[GIVEN RECORDS]

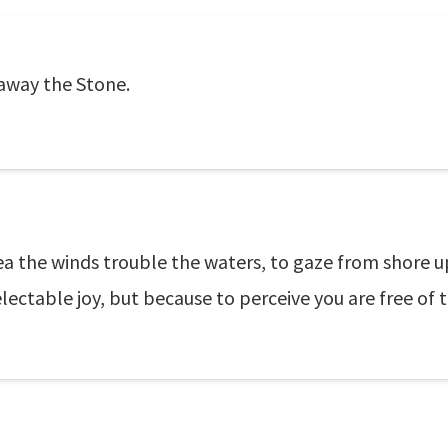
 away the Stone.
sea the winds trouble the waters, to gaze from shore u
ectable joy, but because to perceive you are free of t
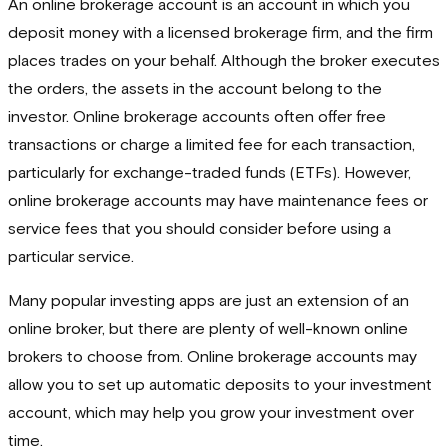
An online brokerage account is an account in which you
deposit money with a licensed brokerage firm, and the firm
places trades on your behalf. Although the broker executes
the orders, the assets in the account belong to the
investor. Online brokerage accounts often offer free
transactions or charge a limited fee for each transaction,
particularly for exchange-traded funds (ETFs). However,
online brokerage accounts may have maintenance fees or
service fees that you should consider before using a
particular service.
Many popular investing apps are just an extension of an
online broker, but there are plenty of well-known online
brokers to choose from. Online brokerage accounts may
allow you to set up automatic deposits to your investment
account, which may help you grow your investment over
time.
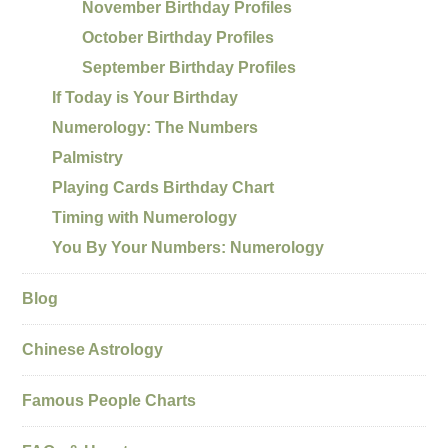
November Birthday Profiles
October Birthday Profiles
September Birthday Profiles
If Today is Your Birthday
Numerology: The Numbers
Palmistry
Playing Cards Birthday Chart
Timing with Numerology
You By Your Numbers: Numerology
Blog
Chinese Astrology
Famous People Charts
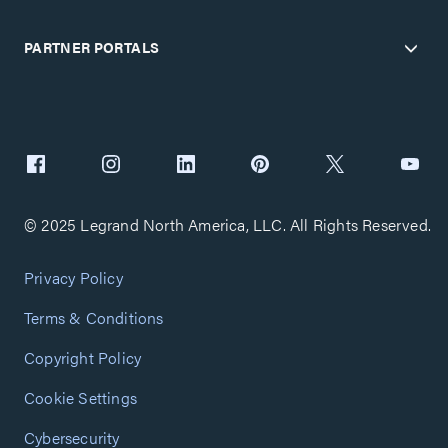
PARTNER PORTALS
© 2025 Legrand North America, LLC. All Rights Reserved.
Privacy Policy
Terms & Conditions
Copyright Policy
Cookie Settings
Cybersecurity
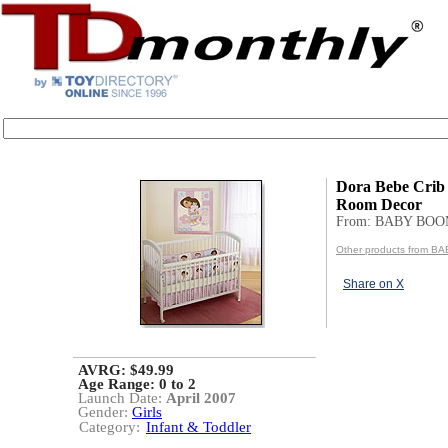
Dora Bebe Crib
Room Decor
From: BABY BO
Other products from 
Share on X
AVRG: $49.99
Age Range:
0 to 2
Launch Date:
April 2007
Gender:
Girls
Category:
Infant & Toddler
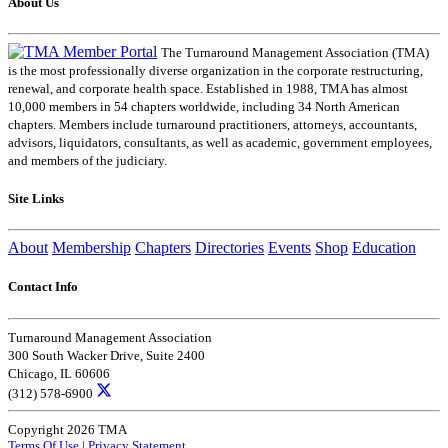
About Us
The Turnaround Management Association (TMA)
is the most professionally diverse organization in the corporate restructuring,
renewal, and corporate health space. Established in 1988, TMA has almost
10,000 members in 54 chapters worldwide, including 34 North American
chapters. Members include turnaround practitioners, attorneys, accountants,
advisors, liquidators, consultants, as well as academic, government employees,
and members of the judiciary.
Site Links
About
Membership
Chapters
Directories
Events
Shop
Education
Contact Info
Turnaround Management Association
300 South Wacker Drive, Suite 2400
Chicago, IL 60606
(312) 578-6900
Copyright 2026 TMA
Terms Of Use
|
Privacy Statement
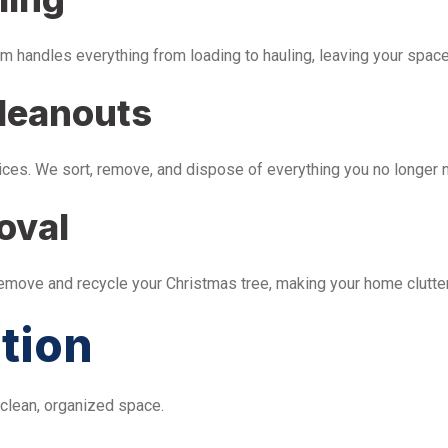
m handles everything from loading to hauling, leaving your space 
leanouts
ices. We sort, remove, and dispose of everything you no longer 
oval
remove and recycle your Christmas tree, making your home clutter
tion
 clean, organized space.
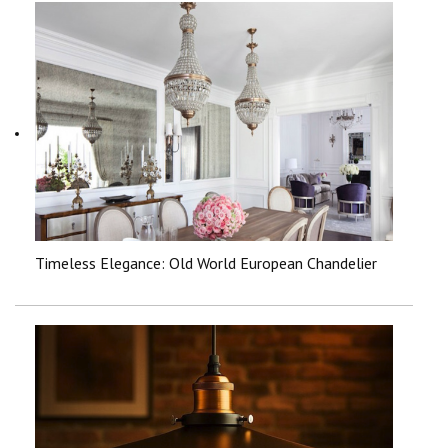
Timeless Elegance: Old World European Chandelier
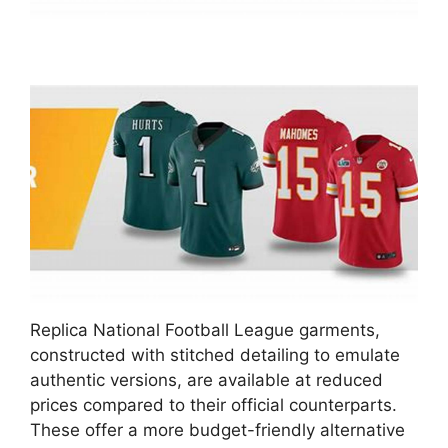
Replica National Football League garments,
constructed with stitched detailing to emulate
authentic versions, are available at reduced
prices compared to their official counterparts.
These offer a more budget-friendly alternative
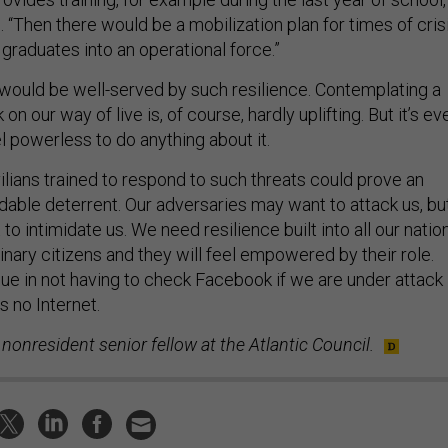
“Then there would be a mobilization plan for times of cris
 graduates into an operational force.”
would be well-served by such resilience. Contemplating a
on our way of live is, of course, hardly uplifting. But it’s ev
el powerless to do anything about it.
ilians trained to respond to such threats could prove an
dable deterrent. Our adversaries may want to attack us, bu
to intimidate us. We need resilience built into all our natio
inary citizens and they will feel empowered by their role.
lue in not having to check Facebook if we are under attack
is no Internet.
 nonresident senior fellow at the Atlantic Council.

[ACTION ITEM]
Determine how many lines of the listing include the word "attack" and report nothing but the number.

[OUTPUT BELOW]
2